Declining mortgage rates and the stability provided by a new government have given a notable boost to the housing market this autumn. The improved conditions have sparked a rebound in buyer demand and encouraged more sellers to put their properties on the market. This renewed activity is helping to counterbalance the market’s previous slower pace.
In September, asking prices for UK homes rose at a pace twice the long-term average. This significant increase reflects the positive impact of lower mortgage rates and the certainty brought about by the new government. The average asking price for homes climbed to £370,759 in the four weeks leading up to mid-September.
This 1% rise from the previous month indicates a strong recovery in the housing market. According to data released by the property portal Rightmove on Monday, the uptick in asking prices highlights the growing buyer interest and increased market activity, demonstrating a shift towards a more dynamic housing market.

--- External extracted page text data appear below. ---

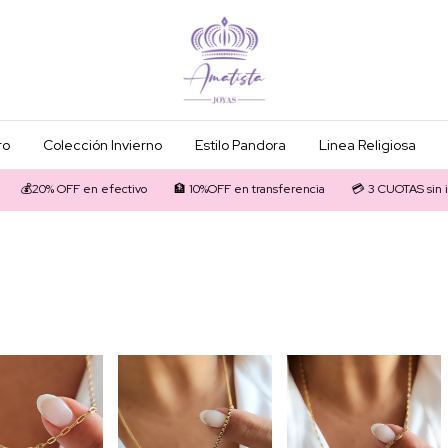
ro
Colección Invierno
Estilo Pandora
Linea Religiosa
💰20% OFF en efectivo
🏦 10%OFF en transferencia
💳 3 CUOTAS sin int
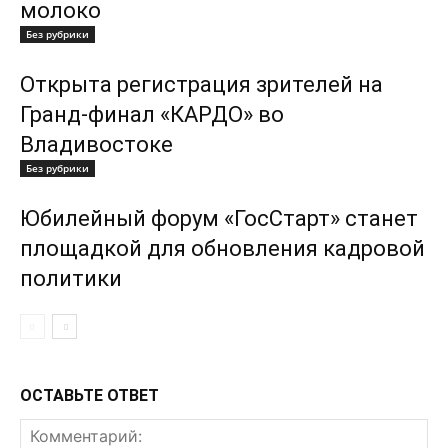
молоко
Без рубрики
Открыта регистрация зрителей на
Гранд-финал «КАРДО» во
Владивостоке
Без рубрики
Юбилейный форум «ГосСтарт» станет
площадкой для обновления кадровой
политики
ОСТАВЬТЕ ОТВЕТ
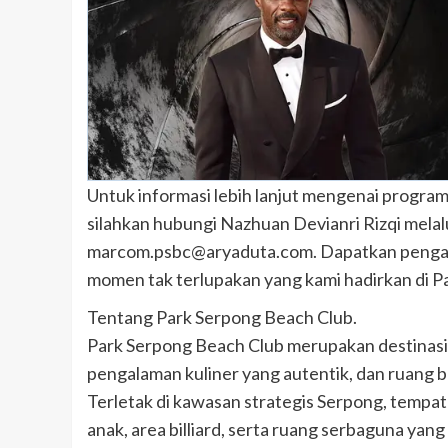
Untuk informasi lebih lanjut mengenai program,
silahkan hubungi Nazhuan Devianri Rizqi mela
marcom.psbc@aryaduta.com. Dapatkan pengalam
momen tak terlupakan yang kami hadirkan di P
Tentang Park Serpong Beach Club.
Park Serpong Beach Club merupakan destinasi
pengalaman kuliner yang autentik, dan ruang b
Terletak di kawasan strategis Serpong, tempat
anak, area billiard, serta ruang serbaguna yan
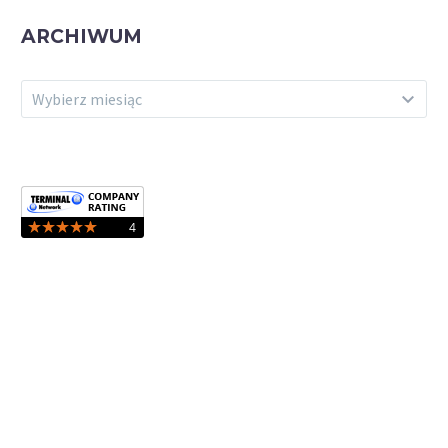
ARCHIWUM
ARCHIWUM
Wybierz miesiąc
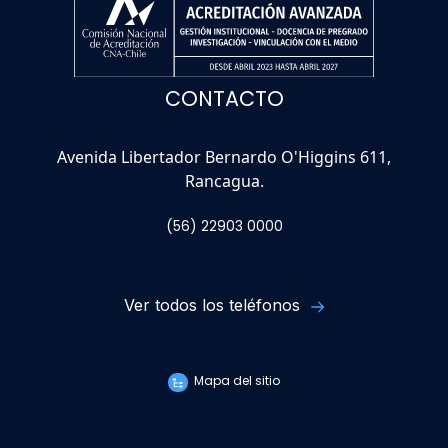
CONTACTO
Avenida Libertador Bernardo O'Higgins 611,
Rancagua.
(56) 22903 0000
Ver todos los teléfonos
Mapa del sitio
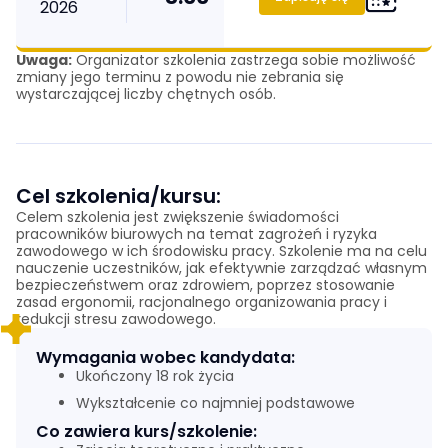
2026
Uwaga:
Organizator szkolenia zastrzega sobie możliwość
zmiany jego terminu z powodu nie zebrania się
wystarczającej liczby chętnych osób.
Cel szkolenia/kursu:
Celem szkolenia jest zwiększenie świadomości
pracowników biurowych na temat zagrożeń i ryzyka
zawodowego w ich środowisku pracy. Szkolenie ma na celu
nauczenie uczestników, jak efektywnie zarządzać własnym
bezpieczeństwem oraz zdrowiem, poprzez stosowanie
zasad ergonomii, racjonalnego organizowania pracy i
redukcji stresu zawodowego.
Wymagania wobec kandydata:
Ukończony 18 rok życia
Wykształcenie co najmniej podstawowe
Co zawiera kurs/szkolenie:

In September, property prices usually experience a modest increase following the summer period. This year, however, the rise was notably significant. After a 1.5% decline in August, September saw a price increase that was double the long-term average of 0.4%, according to data from the property portal.
Tim Bannister, Director of Property Science at Rightmove, commented on the current market trend. He highlighted that autumn has begun with a noticeable surge in activity from both buyers and sellers. This early rebound in market activity follows a period of subdued conditions during the same time last year. Bannister attributed this positive shift to the continued momentum from a stronger-than-expected summer market.

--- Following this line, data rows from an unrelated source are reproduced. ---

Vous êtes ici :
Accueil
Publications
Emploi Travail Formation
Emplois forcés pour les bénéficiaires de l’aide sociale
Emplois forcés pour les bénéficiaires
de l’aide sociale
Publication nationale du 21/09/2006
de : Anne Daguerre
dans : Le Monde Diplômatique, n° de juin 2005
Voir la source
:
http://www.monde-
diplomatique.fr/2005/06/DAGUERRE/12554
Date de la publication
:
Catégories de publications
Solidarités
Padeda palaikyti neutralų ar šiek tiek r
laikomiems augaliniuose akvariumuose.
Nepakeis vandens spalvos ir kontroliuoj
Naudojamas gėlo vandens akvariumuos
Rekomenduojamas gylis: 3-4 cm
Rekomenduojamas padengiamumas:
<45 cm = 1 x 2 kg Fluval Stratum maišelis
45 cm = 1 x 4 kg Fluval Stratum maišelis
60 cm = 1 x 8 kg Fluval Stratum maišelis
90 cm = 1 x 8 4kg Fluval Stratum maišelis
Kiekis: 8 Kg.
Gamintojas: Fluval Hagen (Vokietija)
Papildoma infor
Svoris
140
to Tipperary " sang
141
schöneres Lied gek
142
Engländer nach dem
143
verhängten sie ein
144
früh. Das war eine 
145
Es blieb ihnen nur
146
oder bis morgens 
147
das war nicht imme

The current market dynamics reflect a shift in buyer and seller behaviour, influenced by recent economic changes and market conditions. The increase in asking prices is indicative of the growing confidence among market participants and a response to the changing economic environment.

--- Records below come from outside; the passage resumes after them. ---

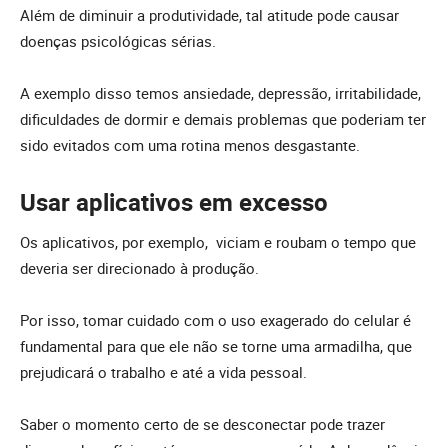
Além de diminuir a produtividade, tal atitude pode causar
doenças psicológicas sérias.
A exemplo disso temos ansiedade, depressão, irritabilidade,
dificuldades de dormir e demais problemas que poderiam ter
sido evitados com uma rotina menos desgastante.
Usar aplicativos em excesso
Os aplicativos, por exemplo, viciam e roubam o tempo que
deveria ser direcionado à produção.
Por isso, tomar cuidado com o uso exagerado do celular é
fundamental para que ele não se torne uma armadilha, que
prejudicará o trabalho e até a vida pessoal.
Saber o momento certo de se desconectar pode trazer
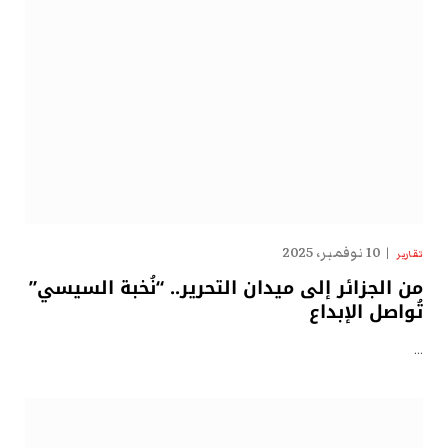
10 نوفمبر، 2025
تقارير
من الجزائر إلى ميدان التحرير.. “نُخبة السيسي”
تُواصل الإبداع
…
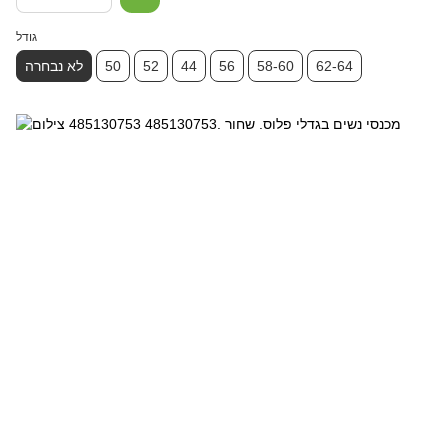
גודל
62-64
58-60
56
44
52
50
לא נבחרה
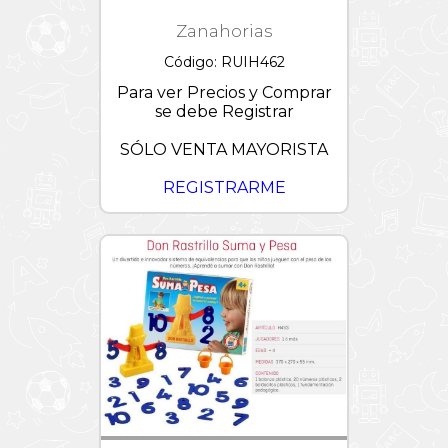
Zanahorias
Código: RUIH462
Para ver Precios y Comprar
se debe Registrar
SÓLO VENTA MAYORISTA
REGISTRARME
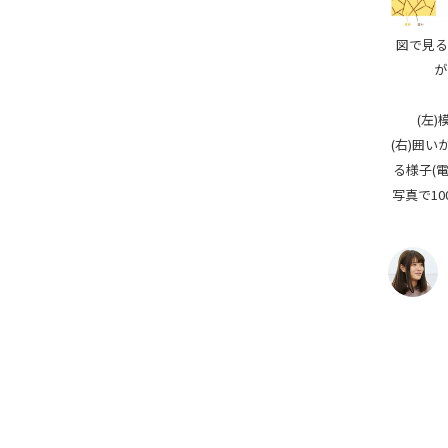
図で見る
が
(左)
(右)囲い
る様子(
写真で10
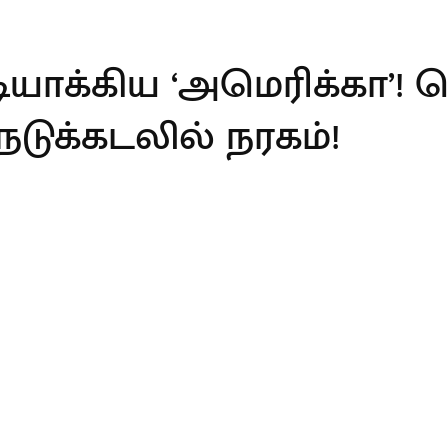
ாக்கிய ‘அமெரிக்கா’! 
 நடுக்கடலில் நரகம்!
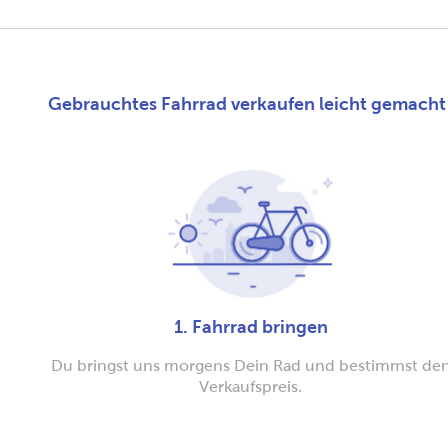
Gebrauchtes Fahrrad verkaufen leicht gemacht
1. Fahrrad bringen
Du bringst uns morgens Dein Rad und bestimmst de
Verkaufspreis.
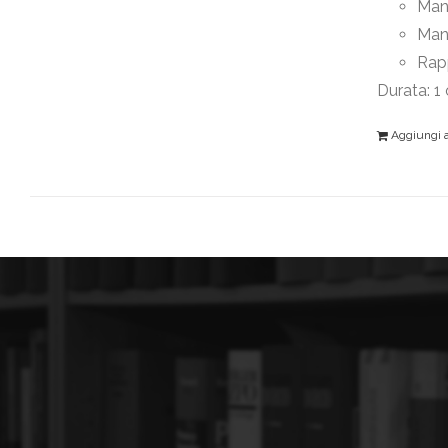
Mant
Man
Rapp
Durata: 1
Aggiungi al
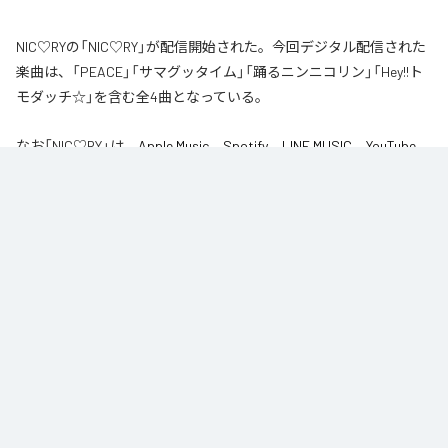
NIC♡RYの「NIC♡RY」が配信開始された。今回デジタル配信された
楽曲は、「PEACE」「サマグッタイム」「踊るニンニコリン」「Hey!!ト
モダッチ☆」を含む全4曲となっている。
なお「
NIC♡RY
」は、
Apple Music
、
Spotify
、
LINE MUSIC
、
YouTube
Music
、
Amazon Music Unlimited
などの音楽配信サービスで聴くこと
ができる。
各配信サービス：
NIC♡RY
1
：
PEACE
NIC♡RY
2
：
サマグッタイム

He noted that the stability brought by the new government, combined with the Bank of England’s first rate cut in four years, has revitalised the market and created a new opportunity for buyers and sellers.
Markets are anticipating that the Bank of England will maintain current interest rates when policymakers meet on September 19, with another rate cut expected in November. Further reductions are predicted for 2025, following a decrease in inflation to 2.2% in July from a peak of 11.1% in October 2022.
The recent price growth was largely driven by larger properties, with the cost of four-bedroom detached houses and other larger homes rising by 0.8%.
The average asking price for three-bedroom and non-detached four-bedroom properties increased by 0.7% over the month, while prices for smaller properties grew by only 0.2%.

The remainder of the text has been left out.